There were four parallel discussions going on but I kept mostly with the open science and web tolls related talks. There are a couple of ideas that I take away from these discussions that I will mention below but in general these overlap with what Shirley already mentioned in her post.

Pragmatic steps for Open Science and web tool adoption
Kaitlin Thaney and Cameron Neylon talked about open science and data commons. Cameron in particular is making the case that we need to demand open data the same way we demand for open access to science articles. Although publishers will say that they already try ask for availability to everything required to reproduce the results the truth is that this is not really well enforced. Funding agencies should provision funds to make raw results freely available for re-use once an article is accepted for publication.

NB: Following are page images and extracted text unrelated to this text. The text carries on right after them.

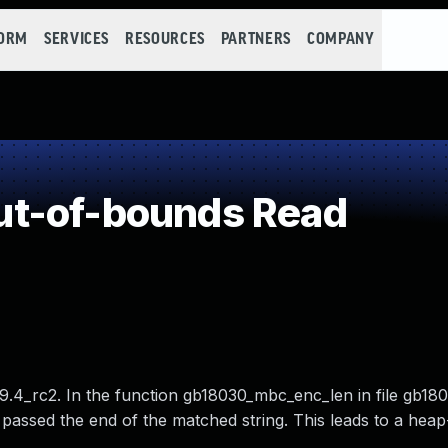
FORM
SERVICES
RESOURCES
PARTNERS
COMPANY
t-of-bounds Read
9.4_rc2. In the function gb18030_mbc_enc_len in file gb180
t passed the end of the matched string. This leads to a hea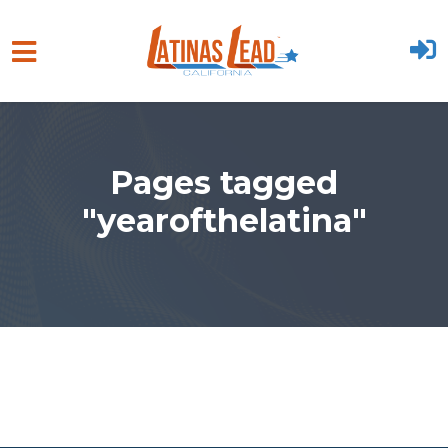
Skip to main content
Pages tagged
"yearofthelatina"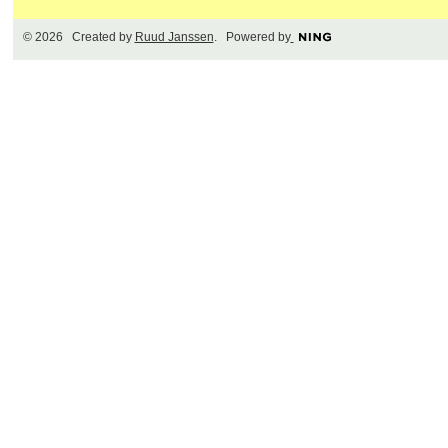
© 2026 Created by
Ruud Janssen
. Powered by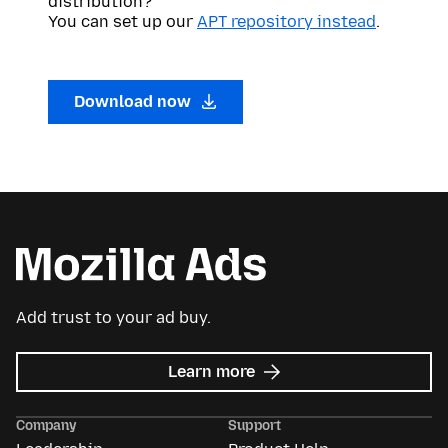
distribution?
You can set up our
APT repository instead
.
Download now
Add trust to your ad buy.
about
Learn more
Mozilla
Ads
Company
Support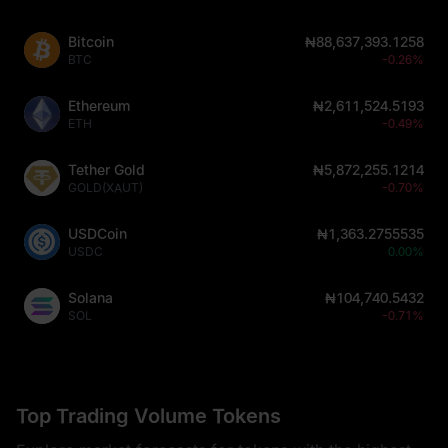
Bitcoin
₦88,637,393.1258
BTC
-0.26%
Ethereum
₦2,611,524.5193
ETH
-0.49%
Tether Gold
₦5,872,255.1214
GOLD(XAUT)
-0.70%
USDCoin
₦1,363.2755535
USDC
0.00%
Solana
₦104,740.5432
SOL
-0.71%
Top Trading Volume Tokens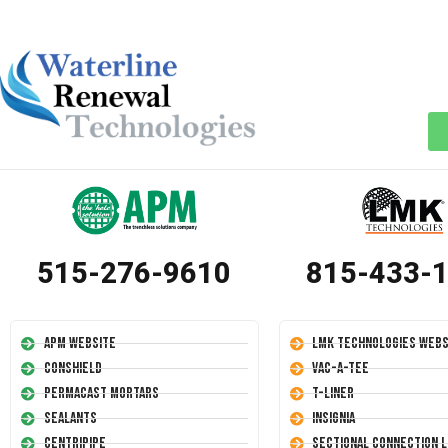
515-276-9610
815-433-
APM Website
LMK Technologies Webs
Conshield
Vac-A-Tee
Permacast Mortars
T-Liner
Sealants
Insignia
Centripipe
Sectional Connection L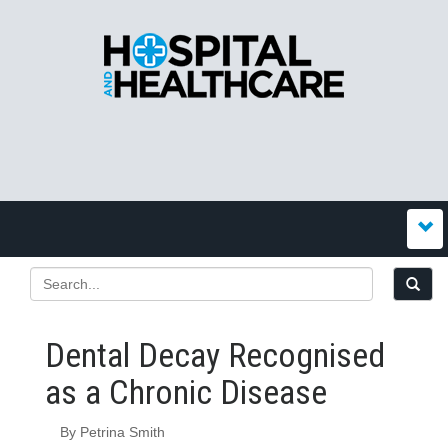
Dental Decay Recognised
as a Chronic Disease
By Petrina Smith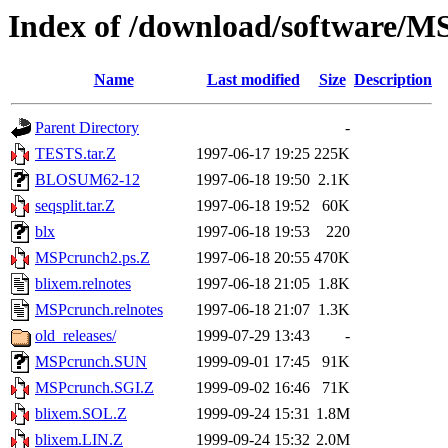
Index of /download/software/
Name
Last modified
Size
Description
Parent Directory
-
TESTS.tar.Z
1997-06-17 19:25
225K
BLOSUM62-12
1997-06-18 19:50
2.1K
seqsplit.tar.Z
1997-06-18 19:52
60K
blx
1997-06-18 19:53
220
MSPcrunch2.ps.Z
1997-06-18 20:55
470K
blixem.relnotes
1997-06-18 21:05
1.8K
MSPcrunch.relnotes
1997-06-18 21:07
1.3K
old_releases/
1999-07-29 13:43
-
MSPcrunch.SUN
1999-09-01 17:45
91K
MSPcrunch.SGI.Z
1999-09-02 16:46
71K
blixem.SOL.Z
1999-09-24 15:31
1.8M
blixem.LIN.Z
1999-09-24 15:32
2.0M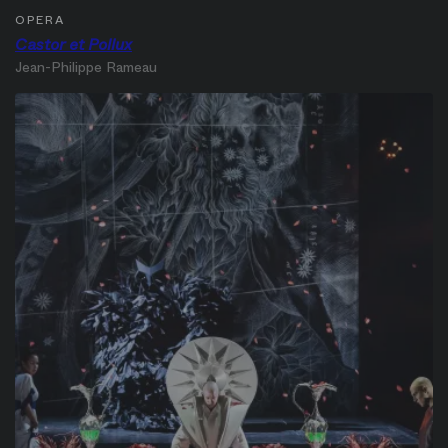
OPERA
Castor et Pollux
Jean-Philippe Rameau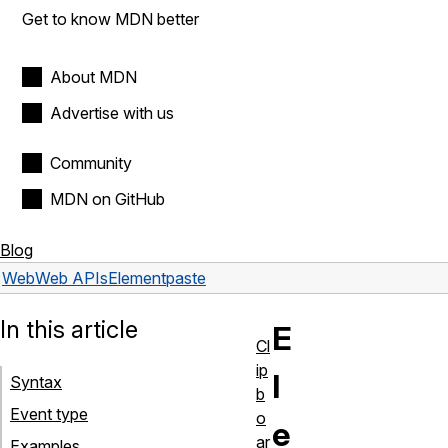
Get to know MDN better
About MDN
Advertise with us
Community
MDN on GitHub
Blog
Web
Web APIs
Element
paste
In this article
E
Cl
ip
l
Syntax
b
Event type
o
e
ar
Examples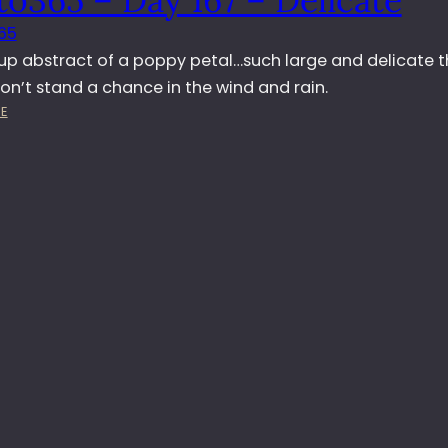
D
65
A
Y
 up abstract of a poppy petal…such large and delicate t
1
on’t stand a chance in the wind and rain.
6
:
E
8
P
–
H
P
O
O
T
P
O
P
3
Y
6
D
5
R
–
O
D
P
A
S
Y
1
6
7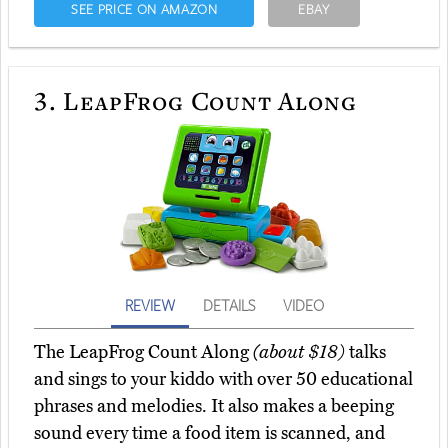
SEE PRICE ON AMAZON
EBAY
3.
LeapFrog Count Along
REVIEW
DETAILS
VIDEO
The LeapFrog Count Along
(about $18)
talks
and sings to your kiddo with over 50 educational
phrases and melodies. It also makes a beeping
sound every time a food item is scanned, and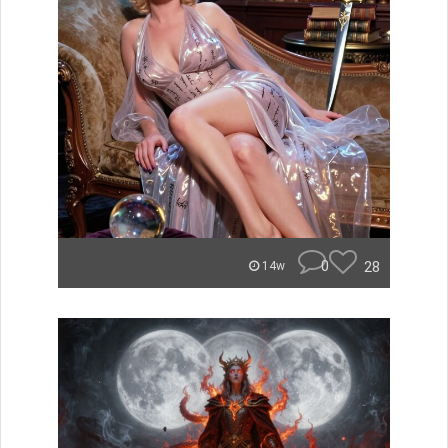
0
28
14w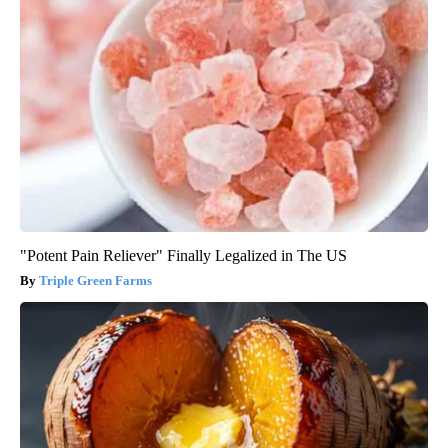
"Potent Pain Reliever" Finally Legalized in The US
Triple Green Farms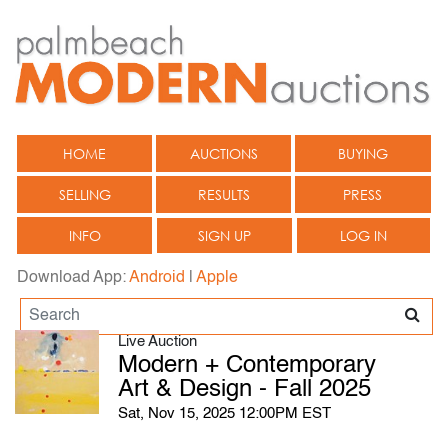
HOME
AUCTIONS
BUYING
SELLING
RESULTS
PRESS
INFO
SIGN UP
LOG IN
Download App:
Android
|
Apple
Live Auction
Modern + Contemporary
Art & Design - Fall 2025
Sat, Nov 15, 2025 12:00PM EST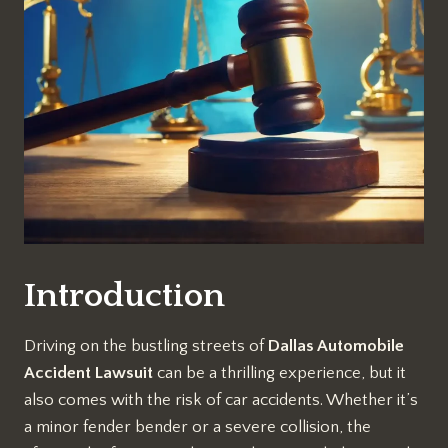
Introduction
Driving on the bustling streets of
Dallas Automobile
Accident Lawsuit
can be a thrilling experience, but it
also comes with the risk of car accidents. Whether it’s
a minor fender bender or a severe collision, the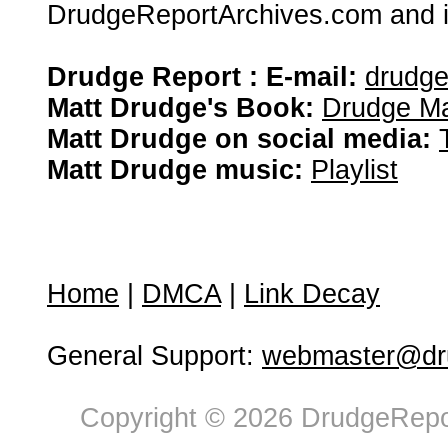
DrudgeReportArchives.com and is 
Drudge Report : E-mail:
drudg
Matt Drudge's Book:
Drudge Ma
Matt Drudge on social media:
Matt Drudge music:
Playlist
Home
|
DMCA
|
Link Decay
General Support:
webmaster@dru
Copyright © 2026 DrudgeRepor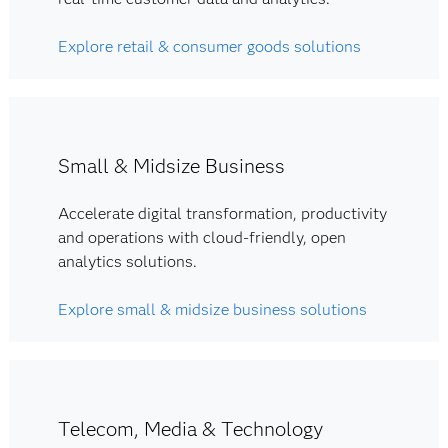
Explore retail & consumer goods solutions
Small & Midsize Business
Accelerate digital transformation, productivity
and operations with cloud-friendly, open
analytics solutions.
Explore small & midsize business solutions
Telecom, Media & Technology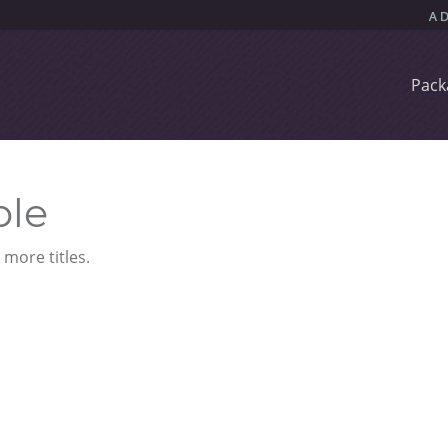
Pack
ble
more titles.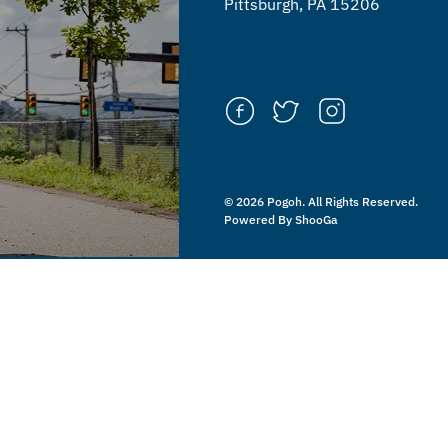
Pittsburgh, PA 15206
© 2026 Pogoh. All Rights Reserved.
Powered By ShooGa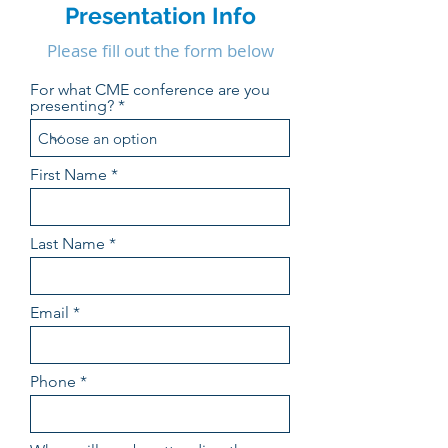
Presentation Info
Please fill out the form below
For what CME conference are you
presenting?
First Name
Last Name
Email
Phone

On the side of web tools for science, Ricardo Vidal (OpenWetWare), Vivek Murthy (Epernicus), Jeremy England and Mark Kaganovich (Labmeeting) discussed user adoption. Adoption rates among scientists tend to be slow and there is a large generational gap. Again here pragmatic steps need to taken to promote the usage of these tools in science. Some of the current problems include fragmentation of user base, lack of focus in tool development, too few security restrictions.

These tools should try to focus on solving a few important problems really well. Examples of these problems include finding the person in my network that might have some expertize that I need; better ways to find articles that I find relevant or to manage my lab notebook and article library, etc. To reduce the fragmentation of user base it would be great that these websites find a way to share the social graph.

Finally the question of privacy online was again revisited. The idea of having open lab notebooks that anyone can see (as in OpenWetWare) might be a bit too radical and put away users that want to try the tools without the risks associated with exposing your research online. As has been discussed elsewhere there are advantages in having electronic notebooks (easier to access, share with peers and backup) but very few people will risk having their lab notebooks freely available online. Therefore allowing for privacy should increase usage.

Sunday, July 27, 2008

Some backlash on Open Science

During ISMB, thanks to Shirley Wu (FF announcement), there was an improvised BoF (Birds of a Feather) session on web tools for scientists. Given that the meeting was not really announced we were not really expecting a full room. I would say that we had around 20 to 30 people that sayed at least for a while. We talked in general about tools that are useful in science (things like online reference managers, pre-print archives, community wikis, FriendFeed, Second Life) and we also talked a bit about the culture of sharing and open science.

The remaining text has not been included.